Problem requirements: Repeat only the lines below that run from the line with "https://nasainarabic.net/r/a/3891" to the line with "療施設については、大阪府の地域医療計画及び介護保険事業支援計", ends included; skip every picture.

Materials provided:
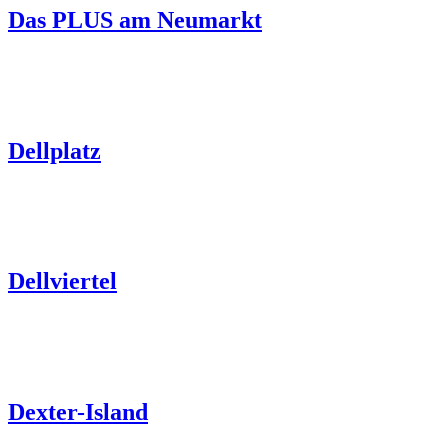
Das PLUS am Neumarkt
Dellplatz
Dellviertel
Dexter-Island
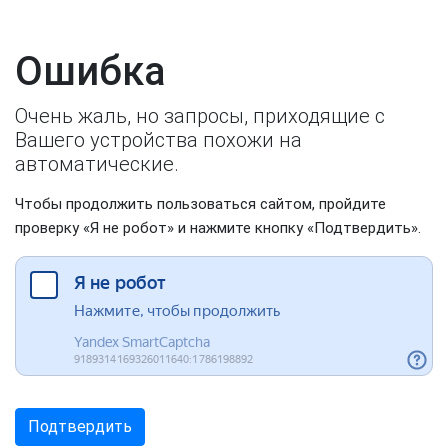
Ошибка
Очень жаль, но запросы, приходящие с
Вашего устройства похожи на
автоматические.
Чтобы продолжить пользоваться сайтом, пройдите
проверку «Я не робот» и нажмите кнопку «Подтвердить».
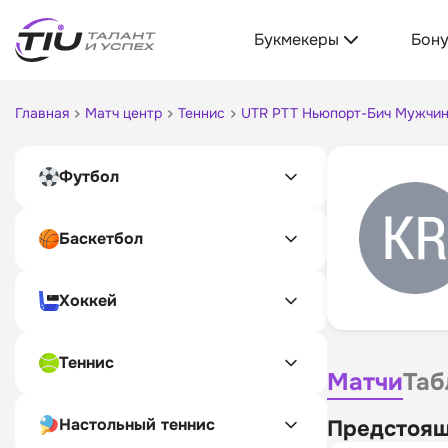
Букмекеры
Бон
Главная
Матч центр
Теннис
UTR PTT Ньюпорт-Бич Мужчин
Футбол
Баскетбол
Хоккей
Теннис
Матчи
Таб
Настольный теннис
Предстоящ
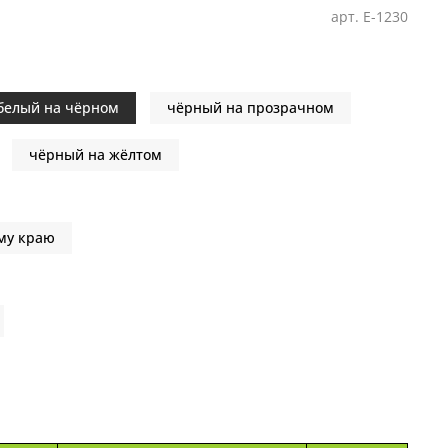
арт.
E-1230
белый на чёрном
чёрный на прозрачном
чёрный на жёлтом
му краю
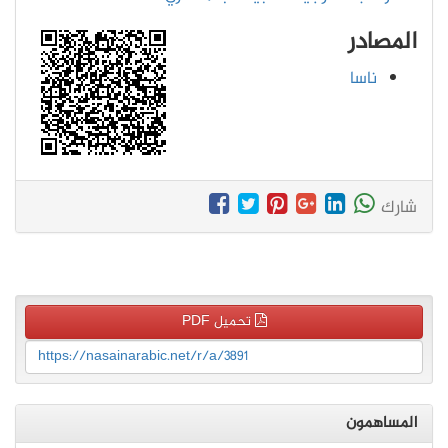
المصادر
ناسا
شارك
تحميل PDF
https://nasainarabic.net/r/a/3891
المساهمون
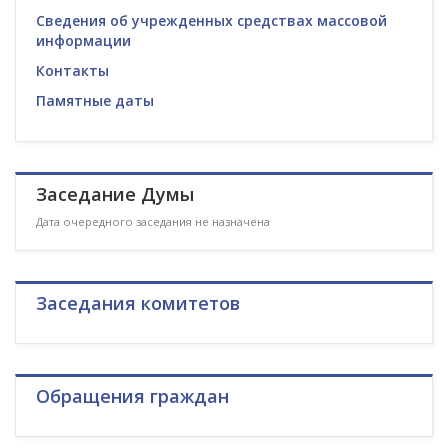
Сведения об учрежденных средствах массовой
информации
Контакты
Памятные даты
Заседание Думы
Дата очередного заседания не назначена
Заседания комитетов
Обращения граждан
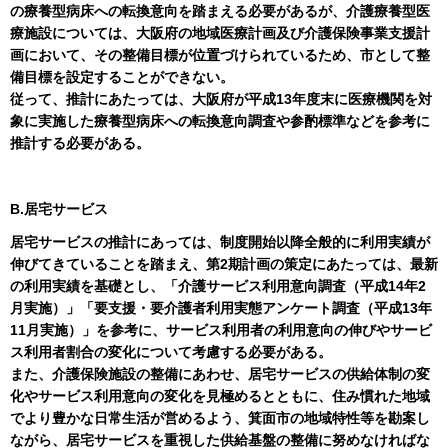
の療養型病床への転換意向を踏まえる必要があるが、介護療養型医
療施設については、大阪府の地域医療計画及び介護保険事業支援計
画において、その整備目標が位置づけられているため、市として整
備目標を設定することができない。
従って、推計にあたっては、大阪府が平成13年度末に医療機関を対
象に実施した療養型病床への転換意向調査や参酌標準などを参考に
推計する必要がある。
B.居宅サービス
居宅サービスの推計にあっては、制度開始以降全般的に利用実績が
伸びてきていることを踏まえ、第2期計画の策定にあたっては、最新
の利用実績を基礎とし、「介護サービス利用意向調査（平成14年2
月実施）」「要支援・要介護者利用実態アンケート調査（平成13年
11月実施）」を参考に、サービス利用者の利用意向の伸びやサービ
ス利用者割合の変化について考慮する必要がある。
また、介護保険施設の整備にあわせ、居宅サービスの供給体制の変
化やサービス利用意向の変化を見極めるとともに、住み慣れた地域
でより豊かな日常生活が営めるよう、箕面市の地域特性等を勘案し
ながら、居宅サービスを重視した供給基盤の整備に努めなければな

Problem solution:
https://nasainarabic.net/r/a/3891
المساهمون
Сведения об учрежденных средствах массовой
информации
Контакты
Памятные даты
Заседание Думы
Дата очередного заседания не назначена
Заседания комитетов
Обращения граждан
の療養型病床への転換意向を踏まえる必要があるが、介護療養型医
療施設については、大阪府の地域医療計画及び介護保険事業支援計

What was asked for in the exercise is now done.